Starting in 2023, the Nurse Health Equity Scholars (NHES) program promotes health equity and justice in partnership with the Alameda Health System and the San Francisco Department of Public Health. Nursing is changing its focus from merely delivering health care to developing health and eliminating health inequities. This program recognizes and equips nurses with the necessary skills to provide care tailored to the unique needs of different individuals and communities.

==Miscellaneous==
The baccalaureate degree program in nursing, the master's degree program in nursing, and the Doctor of Nursing Practice program at the University of San Francisco School of Nursing and Health Professions are accredited by the Commission on Collegiate Nursing Education (http://www.ccneaccreditation.org).
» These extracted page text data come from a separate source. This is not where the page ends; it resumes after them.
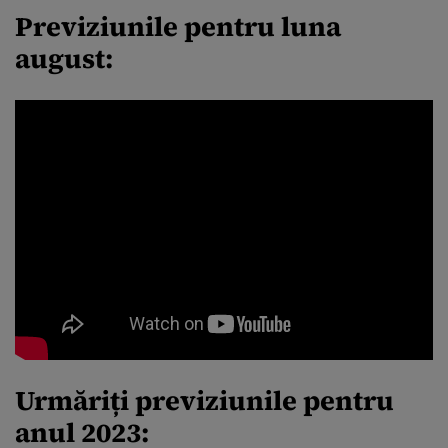
Previziunile pentru luna
august:
Urmăriți previziunile pentru
anul 2023: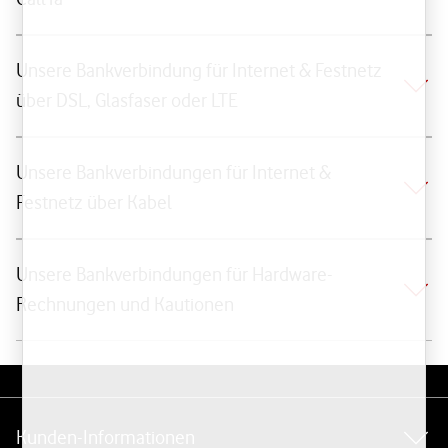
Unsere Bankverbindung für Internet & Festnetz
über DSL, Glasfaser oder LTE
Unsere Bankverbindungen für Internet &
Festnetz über Kabel
Unsere Bankverbindungen für Hardware-
Rechnungen und Kautionen
Weiterführende Links
Kunden-Informationen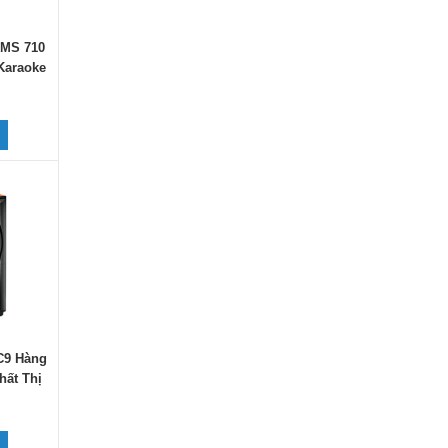
KMS 710
Karaoke
C9 Hàng
hất Thị
y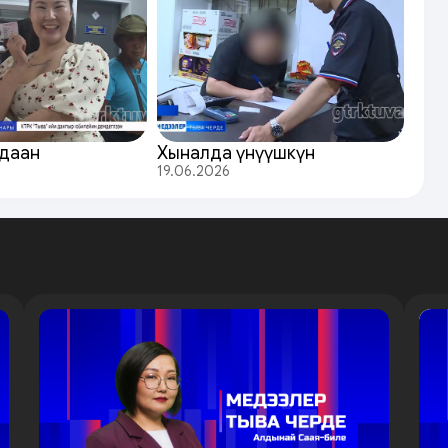
даан
Хыналда үнүүшкүн
19.06.2026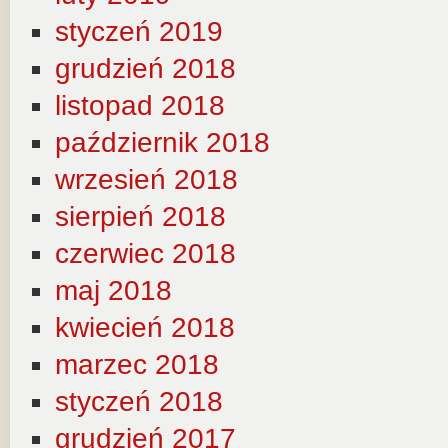
styczeń 2019
grudzień 2018
listopad 2018
październik 2018
wrzesień 2018
sierpień 2018
czerwiec 2018
maj 2018
kwiecień 2018
marzec 2018
styczeń 2018
grudzień 2017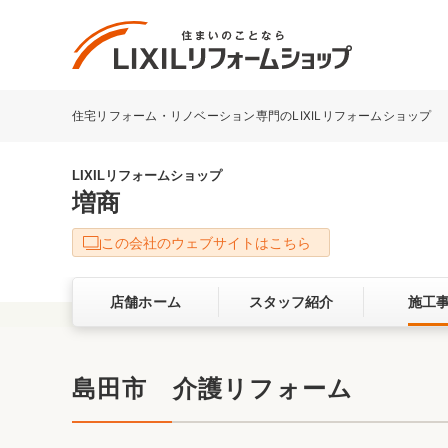
住宅リフォーム・リノベーション専門のLIXILリフォームショップ
リフォーム事例を探す
LIXILリフォームショップについて
LIXILリフォームショップ
増商
キッチン
ダイニン
この会社のウェブサイトはこちら
洗面化粧室
トイレ
店舗ホーム
スタッフ紹介
施工
ベランダ・バルコニー
ガーデン
サービス向上・品質改善の取り組み
島田市 介護リフォーム
バリアフリー
耐震補強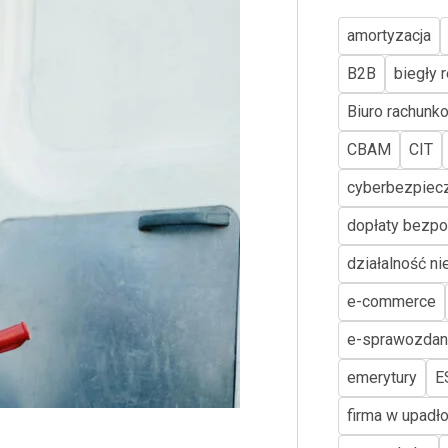
amortyzacja
B2B
biegły 
Biuro rachun
CBAM
CIT
cyberbezpiec
dopłaty bezpo
działalność ni
e-commerce
e-sprawozdan
emerytury
E
firma w upadło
Students who graduate from the program are also eligible to receive the California Public Health Nursing Certificate.

Graduates meet the outcome competencies and practice standards of the American Association of Colleges of Nursing (AACN) for the DNP. In the program, students complete 1,000 hours of supervised clinical practice, complete the DNP qualifying examination, and complete an evidence-based practice project.

The USF School of Nursing and Health Professions has an overall 3-year (2022–2024), first time NCLEX pass rate of 90% among its baccalaureate graduates and 92% for its masters-entry level students.

USF nursing students provide 140,000 hours of health care services to the San Francisco Bay Area each year.